With pictures omitted, restate the data word for word.

-- Opening Marker --

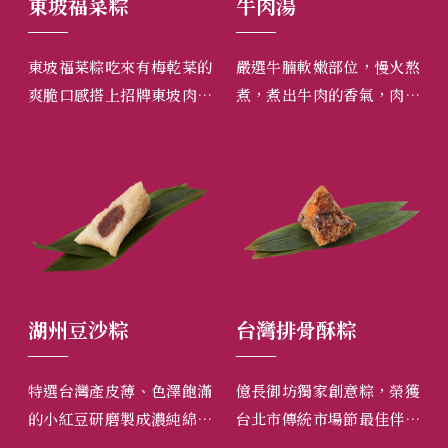
東坡福菜粽
牛肉湯
台
，搭
東坡福菜粽吃來有梅乾菜的
嚴選牛腩軟嫩部位，慢火熬
正
、手
爽脆口感搭上招牌東坡肉，
煮，煮出牛肉的香氣，肉質
選
、招
軟嫩不膩，再加上整顆的台
清甜可口，軟嫩多汁。
生
火燉
灣產現打鹹蛋黃，香氣濃
新
。溫
郁！
富
，閤
湖州豆沙粽
台灣排骨酥粽
花
感軟
特選台灣產皮薄、色澤飽滿
億長御坊獨家創意粽，榮獲
嚴
綿細
的小紅豆研磨製成濃純綿密
台北市傳統市場節最佳伴手
腳
加上
的小紅豆沙，香甜可口又不
禮第一名及蘋果日報評選台
釀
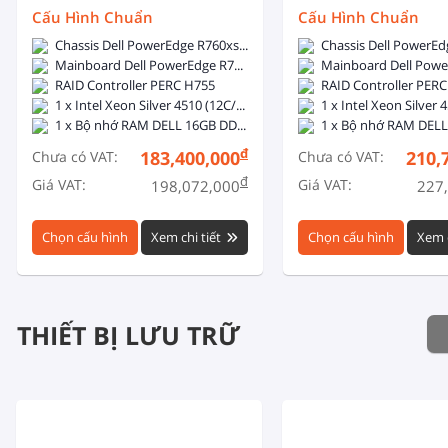
Inch
Cấu Hình Chuẩn
Cấu Hình Chuẩn
Chassis Dell PowerEdge R760xs 12x3.5 inch + 2x2.5 inch - 2x800W Hotplug
Mainboard Dell PowerEdge R760xs
Mainboard Dell Powe
RAID Controller PERC H755
RAID Controller PER
1 x Intel Xeon Silver 4510 (12C/24T, 2.4GHz, 30MB Cache, 150W, DDR5-4400)
1 x Bộ nhớ RAM DELL 16GB DDR5 5600MHz ECC Registered DIMM
đ
183,400,000
210,
Chưa có VAT:
Chưa có VAT:
đ
Giá VAT:
Giá VAT:
198,072,000
227
Chọn cấu hình
Xem chi tiết
Chọn cấu hình
Xem c
THIẾT BỊ LƯU TRỮ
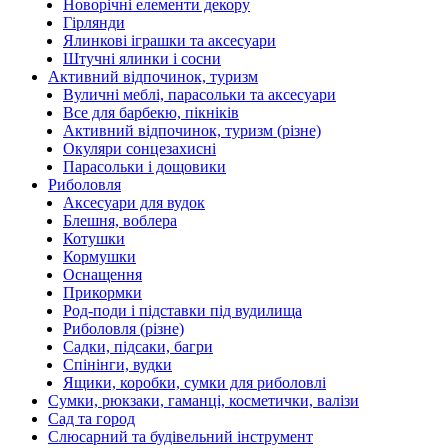
Новорічні елементи декору
Гірлянди
Ялинкові іграшки та аксесуари
Штучні ялинки і сосни
Активний відпочинок, туризм
Вуличні меблі, парасольки та аксесуари
Все для барбекю, пікніків
Активний відпочинок, туризм (різне)
Окуляри сонцезахисні
Парасольки і дощовики
Риболовля
Аксесуари для вудок
Блешня, воблера
Котушки
Кормушки
Оснащення
Прикормки
Род-поди і підставки під вудилища
Риболовля (різне)
Садки, підсаки, багри
Спінінги, вудки
Ящики, коробки, сумки для риболовлі
Сумки, рюкзаки, гаманці, косметички, валізи
Сад та город
Слюсарний та будівельний інструмент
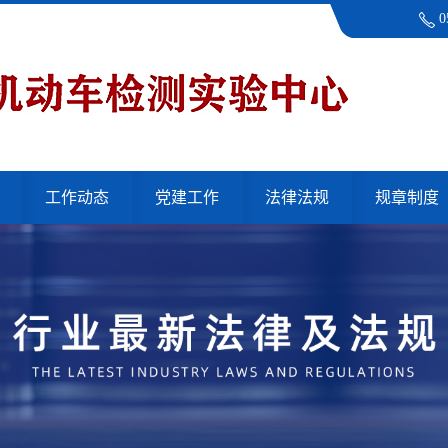
0
工作动态
党建工作
法律法规
规章制度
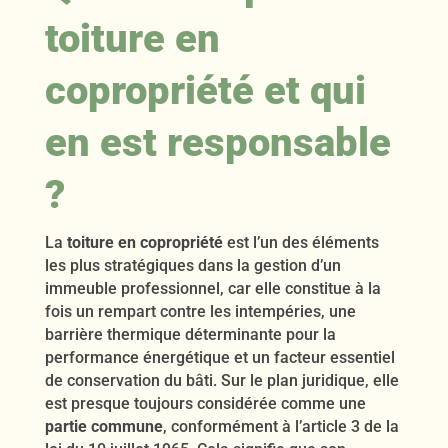
toiture en
copropriété et qui
en est responsable
?
La
toiture en copropriété
est l’un des éléments
les plus stratégiques dans la gestion d’un
immeuble professionnel, car elle constitue à la
fois un rempart contre les intempéries, une
barrière thermique déterminante pour la
performance énergétique et un facteur essentiel
de conservation du bâti. Sur le plan juridique, elle
est presque toujours considérée comme une
partie commune
, conformément à l’article 3 de la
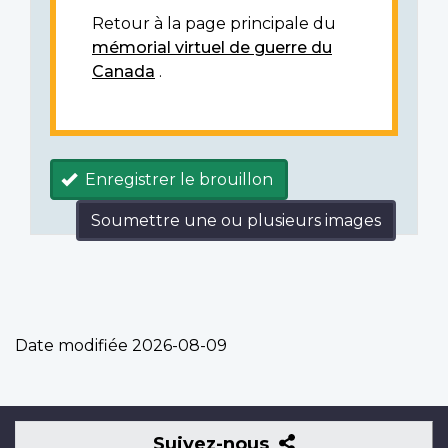
Retour à la page principale du
mémorial virtuel de guerre du
Canada
.
Enregistrer le brouillon
Soumettre une ou plusieurs images
Date modifiée
2026-08-09
Suivez-
Suivez-nous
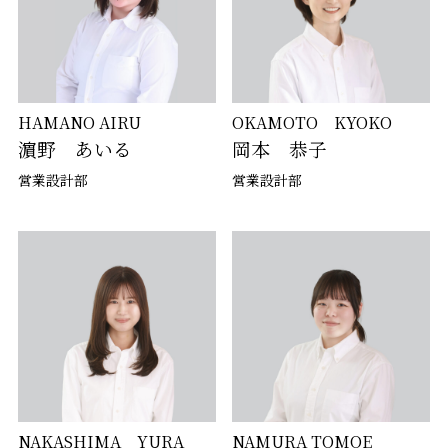
OKAMOTO KYOKO
HAMANO AIRU
岡本 恭子
濵野 あいる
営業設計部
営業設計部
NAKASHIMA YURA
NAMURA TOMOE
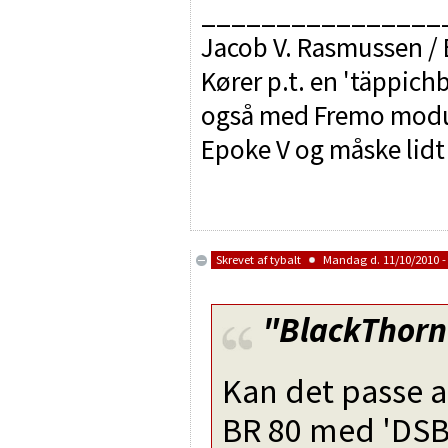
________________
Jacob V. Rasmussen /
Kører p.t. en 'täppic
også med Fremo mod
Epoke V og måske lidt
Skrevet af
tybalt
Mandag d. 11/10/2010 -
"BlackThorn
Kan det passe a
BR 80 med 'DSB'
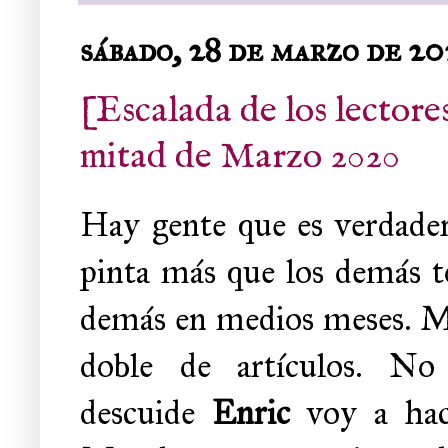
sábado, 28 de marzo de 2
[Escalada de los lectore
mitad de Marzo 2020
Hay gente que es verdade
pinta más que los demás t
demás en medios meses. Mu
doble de artículos. No
descuide
Enric
voy a hace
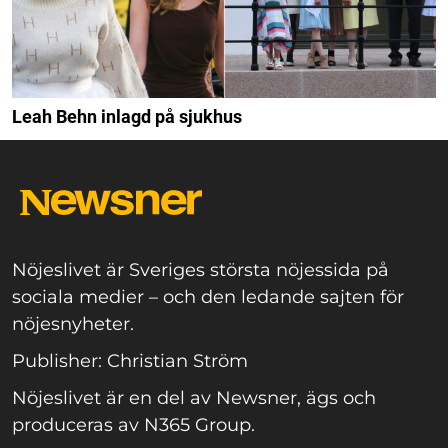
Leah Behn inlagd på sjukhus
Nöjeslivet är Sveriges största nöjessida på
sociala medier – och den ledande sajten för
nöjesnyheter.
Publisher: Christian Ström
Nöjeslivet är en del av Newsner, ägs och
produceras av N365 Group.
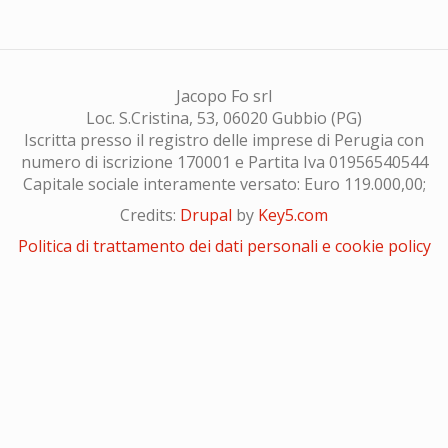
Jacopo Fo srl
Loc. S.Cristina, 53, 06020 Gubbio (PG)
Iscritta presso il registro delle imprese di Perugia con
numero di iscrizione 170001 e Partita Iva 01956540544
Capitale sociale interamente versato: Euro 119.000,00;
Credits:
Drupal
by
Key5.com
Politica di trattamento dei dati personali e cookie policy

-- Closing Marker --

**Exercise output**
東坡福菜粽
牛肉湯
台
，搭
東坡福菜粽吃來有梅乾菜的
嚴選牛腩軟嫩部位，慢火熬
正
、手
爽脆口感搭上招牌東坡肉，
煮，煮出牛肉的香氣，肉質
選
、招
軟嫩不膩，再加上整顆的台
清甜可口，軟嫩多汁。
生
火燉
灣產現打鹹蛋黃，香氣濃
新
。溫
郁！
富
，閤
湖州豆沙粽
台灣排骨酥粽
花
感軟
特選台灣產皮薄、色澤飽滿
億長御坊獨家創意粽，榮獲
嚴
綿細
的小紅豆研磨製成濃純綿密
台北市傳統市場節最佳伴手
腳
加上
的小紅豆沙，香甜可口又不
禮第一名及蘋果日報評選台
釀
Inch
Cấu Hình Chuẩn
Cấu Hình Chuẩn
Chassis Dell PowerEdge R760xs 12x3.5 inch + 2x2.5 inch - 2x800W Hotplug
Mainboard Dell PowerEdge R760xs
Mainboard Dell Powe
RAID Controller PERC H755
RAID Controller PER
1 x Intel Xeon Silver 4510 (12C/24T, 2.4GHz, 30MB Cache, 150W, DDR5-4400)
1 x Bộ nhớ RAM DELL 16GB DDR5 5600MHz ECC Registered DIMM
đ
183,400,000
210,
Chưa có VAT:
Chưa có VAT:
đ
Giá VAT:
Giá VAT:
198,072,000
227
Chọn cấu hình
Xem chi tiết
Chọn cấu hình
Xem c
THIẾT BỊ LƯU TRỮ
Новорічні елементи декору
Гірлянди
Ялинкові іграшки та аксесуари
Штучні ялинки і сосни
Активний відпочинок, туризм
Вуличні меблі, парасольки та аксесуари
Все для барбекю, пікніків
Активний відпочинок, туризм (різне)
Окуляри сонцезахисні
Парасольки і дощовики
Риболовля
Аксесуари для вудок
Блешня, воблера
Котушки
Кормушки
Оснащення
Прикормки
Род-поди і підставки під вудилища
Риболовля (різне)
Садки, підсаки, багри
Спінінги, вудки
Ящики, коробки, сумки для риболовлі
Сумки, рюкзаки, гаманці, косметички, валізи
Сад та город
Слюсарний та будівельний інструмент
0
工作动态
党建工作
法律法规
规章制度
toiture en
copropriété et qui
en est responsable
?
La
toiture en copropriété
est l’un des éléments
les plus stratégiques dans la gestion d’un
immeuble professionnel, car elle constitue à la
fois un rempart contre les intempéries, une
barrière thermique déterminante pour la
performance énergétique et un facteur essentiel
de conservation du bâti. Sur le plan juridique, elle
est presque toujours considérée comme une
partie commune
, conformément à l’article 3 de la
Retour à la page principale du
mémorial virtuel de guerre du
Canada
.
Enregistrer le brouillon
Soumettre une ou plusieurs images
Date modifiée
2026-08-09
Suivez-
Suivez-nous
OKAMOTO KYOKO
HAMANO AIRU
岡本 恭子
濵野 あいる
営業設計部
営業設計部
NAKASHIMA YURA
NAMURA TOMOE
________________
Jacob V. Rasmussen /
Kører p.t. en 'täppic
også med Fremo mod
Epoke V og måske lidt
Skrevet af
tybalt
Mandag d. 11/10/2010 -
"BlackThorn
Kan det passe a
BR 80 med 'DSB'
sábado, 28 de marzo de 2
[Escalada de los lectore
mitad de Marzo 2020
Hay gente que es verdade
pinta más que los demás t
demás en medios meses. Mu
doble de artículos. No
descuide
Enric
voy a hace
Leah Behn inlagd på sjukhus
Nöjeslivet är Sveriges största nöjessida på
sociala medier – och den ledande sajten för
nöjesnyheter.
Publisher: Christian Ström
Nöjeslivet är en del av Newsner, ägs och
produceras av N365 Group.
Jacopo Fo srl
Loc. S.Cristina, 53, 06020 Gubbio (PG)
Iscritta presso il registro delle imprese di Perugia con
numero di iscrizione 170001 e Partita Iva 01956540544
Capitale sociale interamente versato: Euro 119.000,00;
Credits:
Drupal
by
Key5.com
Politica di trattamento dei dati personali e cookie policy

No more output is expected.